HOW TO COMPLETE THIS TASK:
List each line of the data that holds the string "Records", please.

>>

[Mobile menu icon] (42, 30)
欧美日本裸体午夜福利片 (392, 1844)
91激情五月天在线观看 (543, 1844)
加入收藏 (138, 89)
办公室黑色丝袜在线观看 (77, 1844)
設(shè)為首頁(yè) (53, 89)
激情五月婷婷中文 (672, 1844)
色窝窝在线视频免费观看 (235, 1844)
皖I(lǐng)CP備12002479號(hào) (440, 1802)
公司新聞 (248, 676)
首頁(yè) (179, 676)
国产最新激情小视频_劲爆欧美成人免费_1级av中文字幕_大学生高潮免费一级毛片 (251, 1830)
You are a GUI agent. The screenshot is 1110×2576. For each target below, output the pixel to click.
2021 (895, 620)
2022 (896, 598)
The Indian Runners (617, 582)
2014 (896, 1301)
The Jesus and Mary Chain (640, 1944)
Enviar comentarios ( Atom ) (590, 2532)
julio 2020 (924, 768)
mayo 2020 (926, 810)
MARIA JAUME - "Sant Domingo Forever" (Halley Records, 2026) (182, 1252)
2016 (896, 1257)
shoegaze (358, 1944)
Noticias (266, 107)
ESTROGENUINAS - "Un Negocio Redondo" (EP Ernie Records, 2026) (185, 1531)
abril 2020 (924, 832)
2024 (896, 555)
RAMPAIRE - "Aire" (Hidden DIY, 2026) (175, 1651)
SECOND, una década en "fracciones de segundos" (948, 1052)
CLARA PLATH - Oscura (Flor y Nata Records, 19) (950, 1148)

<<

TASK OUTPUT:
MARIA JAUME - "Sant Domingo Forever" (Halley Records, 2026) (182, 1252)
ESTROGENUINAS - "Un Negocio Redondo" (EP Ernie Records, 2026) (185, 1531)
CLARA PLATH - Oscura (Flor y Nata Records, 19) (950, 1148)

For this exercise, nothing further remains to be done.